Working Abroad- How to Help Employees Weather the Storm

Topic(s): development, employee satisfaction, job performance, motivation, stress
Publication: Academy of Management Journal
Article: Newcomers Abroad: Expatriate adaption during early phases of International assignments.
Authors: B. M. Firth, G. Chen, B. L. Kirkman & K. Kim
Reviewed by: Andrew Morris

More and more organizations these days are sending employees on international assignments. This can have many benefits for these organizations, and can be exciting for the individual.

But not everyone proves successful in integrating into foreign cultures, which affects their work and can ultimately lead to major losses for organizations.

The research paper under review looked at the relationship between work adjustment and performance. Interestingly, the researchers cite various authors who say that very little research has been done to examine expatriate experiences over time.
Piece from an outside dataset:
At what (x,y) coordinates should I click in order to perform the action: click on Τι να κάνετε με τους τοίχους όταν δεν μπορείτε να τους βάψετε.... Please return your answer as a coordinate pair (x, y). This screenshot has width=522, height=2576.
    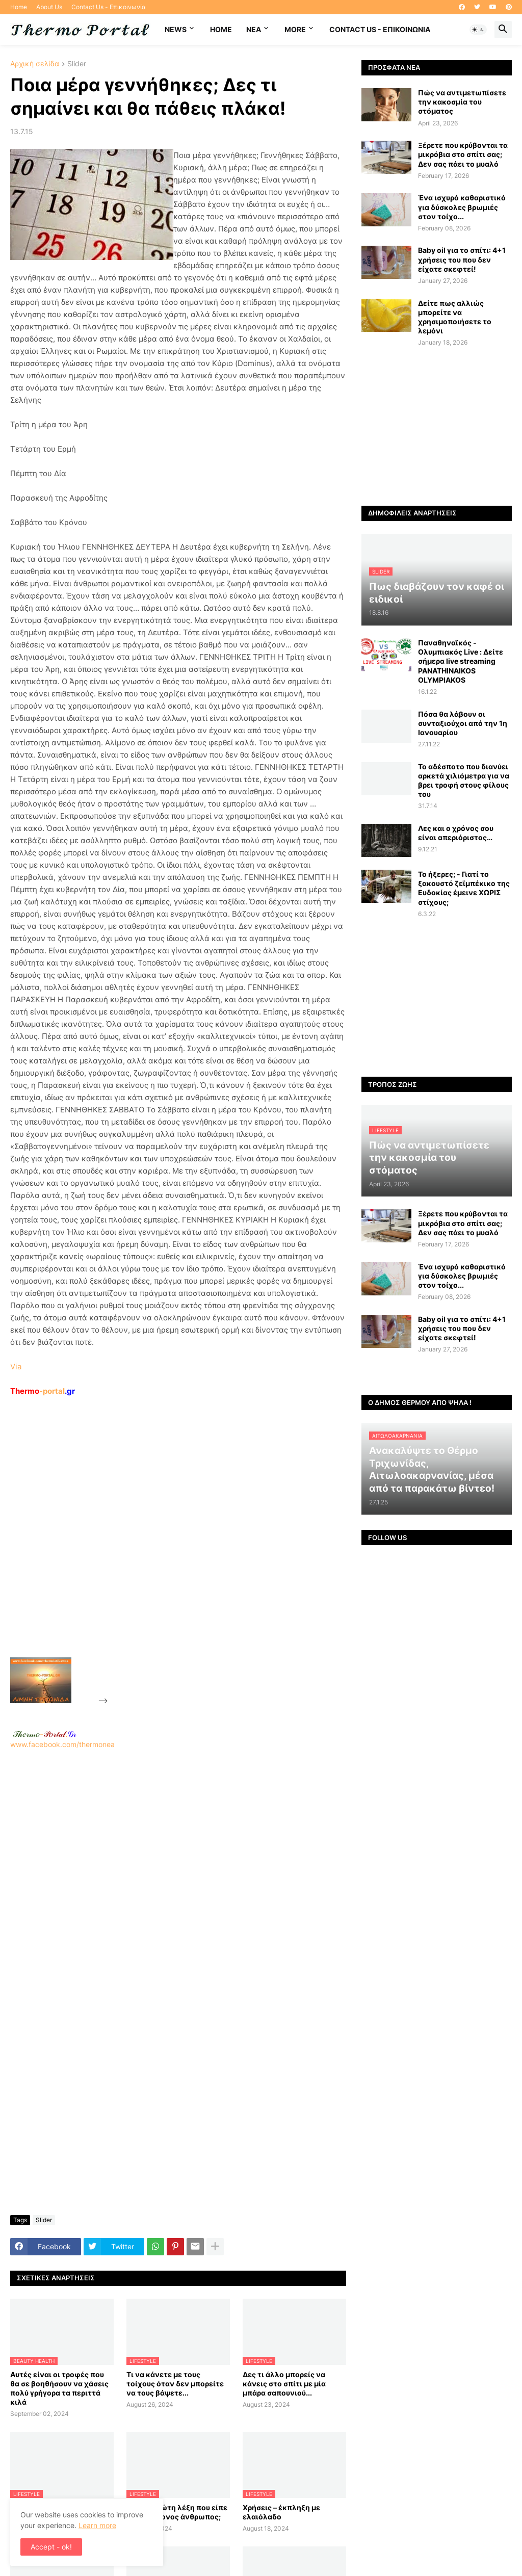
    Looking at the image, I should click on (175, 2383).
INITIAL ADJUSTMENT TO WORKING ABROAD

The researchers highlighted motivation and stress-related states as being important in the process of adjustment

Cross-cultural motivation (being able to adapt to other cultures, as well as taking an active interest in their customs) and psychological empowerment (including feelings of competence, freedom and purpose) were identified as being particularly important for high initial adjustment.

Psychological empowerment has a unique impact on motivation, helping expats adjust quicker. Highly motivated individuals seek out social support, are more proactive at work, and consequently show better initial coping skills and overall performance. But despite high initial levels of work adjustment, this group can experience a decline over time. Research suggests that this is because the workers recalibrate their efforts in line with their experiences.

 

THE STRESS TEST

Higher levels of early work adjustment have various outcomes over time, depending on other factors such as experiencing challenge or hindrance stressors.
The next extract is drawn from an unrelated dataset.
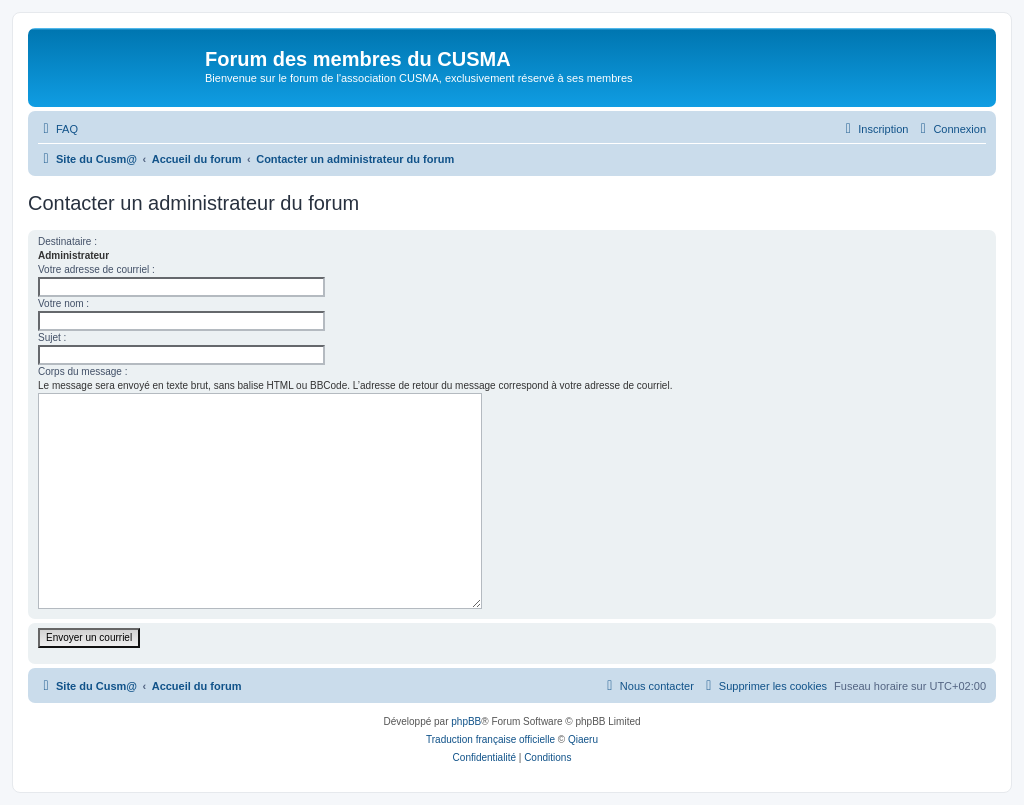 The height and width of the screenshot is (805, 1024). I want to click on Corps du message :, so click(83, 371).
These stressors reflect work conditions. But– as the name suggests– the challenge stressors are more positive, providing better outcomes (such as promotions or raises), which garner greater engagement and performance. Challenge stressors can actually help maintain high levels of adjustment over time.

Hindrance stressors such as work-related conflict or organizational unfairness, on the other hand, can derail and stifle an employee’s efforts at growth and achievement. Coping with such stressors takes away resources necessary for adjustment and high performance.

 

BENEFITS OF THIS RESEARCH

For organizations sending employees abroad, these findings could be very beneficial.

The results lend support to the idea of screening individuals for high cross-cultural motivation and psychological empowerment levels, which were some of the indicators for high work adjustment abilities. These findings could also help organizations target and improve these aspects within individuals chosen for international assignments so that they are empowered before they even begin working abroad.

This study can aid in the development of programs for those already working abroad to help them reach and maintain satisfactory levels of adjustment, and also help raise managers’ awareness to maintain initial motivation levels and perhaps re-design work tasks where necessary so as to lessen the influence of hindrance stressors.